(REQUIREMENT): The records below are to be copied word for word, with every picture left out.

(Saved entries)
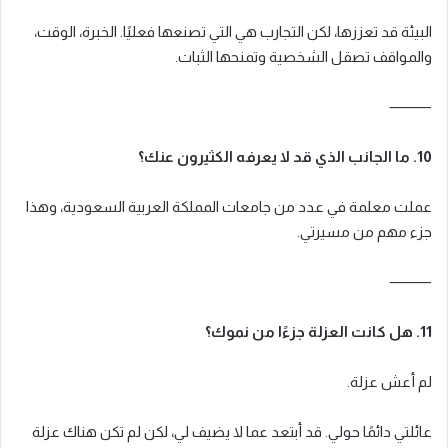
البيئة قد تعززها، لكن التجارب هي التي تصنعها فعليًا. الخبرة، الوقت،
والمواقف تصقل الشخصية وتمنحها الثبات.
⸻
10. ما الجانب الذي قد لا يعرفه الكثيرون عنك؟
عملت معلمة في عدد من جامعات المملكة العربية السعودية، وهذا
جزء مهم من مسيرتي.
⸻
11. هل كانت العزلة جزءًا من نموك؟
لم أعش عزلة.
عائلتي دائمًا حولي. قد أبتعد عما لا يضيف لي، لكن لم تكن هناك عزلة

(YOUR RESPONSE):
البيئة قد تعززها، لكن التجارب هي التي تصنعها فعليًا. الخبرة، الوقت،
والمواقف تصقل الشخصية وتمنحها الثبات.
⸻
10. ما الجانب الذي قد لا يعرفه الكثيرون عنك؟
عملت معلمة في عدد من جامعات المملكة العربية السعودية، وهذا
جزء مهم من مسيرتي.
⸻
11. هل كانت العزلة جزءًا من نموك؟
لم أعش عزلة.
عائلتي دائمًا حولي. قد أبتعد عما لا يضيف لي، لكن لم تكن هناك عزلة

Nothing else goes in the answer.